One thing is clear however — the folks behind South Park do appreciate, and even fear, the power of those trolls. The diagram President Elect Garrison’s advisor draws captures the “backlash to the backlash to the backlash” spirit of the Internet. It’s a visualization of the idea that by the time something hits your newsfeed, every possible angle of it has already been exhausted and perfectly positioned to push your buttons. But what’s most striking is the idea at the center of it — that the troll sets out to rile one person up using another and escapes being either the subject or the object of the ensuing wave of anger.

It parallels the conclusion reached in Sheila Broflovski’s part of the episode, where she represents a walking, talking version of that consternation and outrage. Despite all her frothing anger, she sees Ike’s clean internet history and realizes she’s been directing her frustrations in the wrong place. Before she has a chance to see what Gerald’s really been up to, Troll Trace goes down, taking the entire Internet with it. The trolls get off scot-free, while the people they’ve upset rage against one another and innocent folks like Ike suffer.


As you can see, the rage is fueled by Mountain Dew.


The end result is that the net is wiped out. Sheila doesn’t uncover what Gerald’s been up to online. Life seems like it will return to normal. Perhaps people can forget now; maybe with the threat of Troll Trace neutralized, they can put all this ugliness behind them, move on, and do better.

That wouldn’t be a very South Park ending though. The last thing we see is an old man being interviewed after he’s sent the first email of the new internet. He, of course, admits that he emailed his friend a picture of his penis and called him a “faggot.” That, in and of itself may be a sign of nihilism, or at least fatalism. There’s a notion at play that no matter how much we see the negative effects of trolling, regardless of whether it’s funny, human nature means people are just going to keep stirring the pot, not considering the way their worst selves may be preserved indefinitely in ones and zeroes.
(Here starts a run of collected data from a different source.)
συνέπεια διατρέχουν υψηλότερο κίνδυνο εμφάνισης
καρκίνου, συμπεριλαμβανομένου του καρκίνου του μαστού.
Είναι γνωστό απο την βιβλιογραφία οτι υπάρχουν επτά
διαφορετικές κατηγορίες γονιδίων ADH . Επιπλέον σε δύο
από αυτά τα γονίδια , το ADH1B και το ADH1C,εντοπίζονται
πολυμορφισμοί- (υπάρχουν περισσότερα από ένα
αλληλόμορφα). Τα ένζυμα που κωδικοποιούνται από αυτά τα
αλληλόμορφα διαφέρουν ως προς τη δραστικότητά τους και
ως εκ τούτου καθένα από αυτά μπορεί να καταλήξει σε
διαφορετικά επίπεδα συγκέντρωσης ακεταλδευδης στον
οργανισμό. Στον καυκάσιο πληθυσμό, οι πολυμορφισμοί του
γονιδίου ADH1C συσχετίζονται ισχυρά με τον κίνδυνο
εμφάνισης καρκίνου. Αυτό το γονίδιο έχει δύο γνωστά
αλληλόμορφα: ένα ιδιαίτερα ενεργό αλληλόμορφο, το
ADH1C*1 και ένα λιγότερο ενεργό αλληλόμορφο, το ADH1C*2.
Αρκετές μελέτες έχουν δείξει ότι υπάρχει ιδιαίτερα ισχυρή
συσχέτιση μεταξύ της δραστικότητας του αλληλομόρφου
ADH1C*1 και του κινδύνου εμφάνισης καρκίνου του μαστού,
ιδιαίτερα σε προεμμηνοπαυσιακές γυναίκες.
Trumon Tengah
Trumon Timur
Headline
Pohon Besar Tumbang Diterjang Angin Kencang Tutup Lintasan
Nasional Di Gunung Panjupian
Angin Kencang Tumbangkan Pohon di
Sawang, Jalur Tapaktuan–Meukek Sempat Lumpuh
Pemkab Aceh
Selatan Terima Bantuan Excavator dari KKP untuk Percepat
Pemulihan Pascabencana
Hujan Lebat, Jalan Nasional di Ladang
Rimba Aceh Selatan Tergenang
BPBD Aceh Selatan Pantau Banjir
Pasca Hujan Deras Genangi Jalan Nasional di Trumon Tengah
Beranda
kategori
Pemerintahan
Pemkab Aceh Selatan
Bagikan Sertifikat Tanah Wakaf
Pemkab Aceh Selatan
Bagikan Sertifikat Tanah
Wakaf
But so ends what will go down as one of South Park’s boldest and most ambitious seasons ever. The road was often rocky, but the way that Season 20 managed to balance and draw connections between everything from nostalgia to trolling to feminism to the election to the new Star Wars film over the course of ten episodes is still an impressive achievement. Serialization may be at an end for South Park, in typically dramatic fashion, but there’s core parts of the show — a certain view of the world and a commitment to ribald humor in all its forms — that will always be a part of the series’s DNA, in whatever form it emerges next season, not to be forgotten.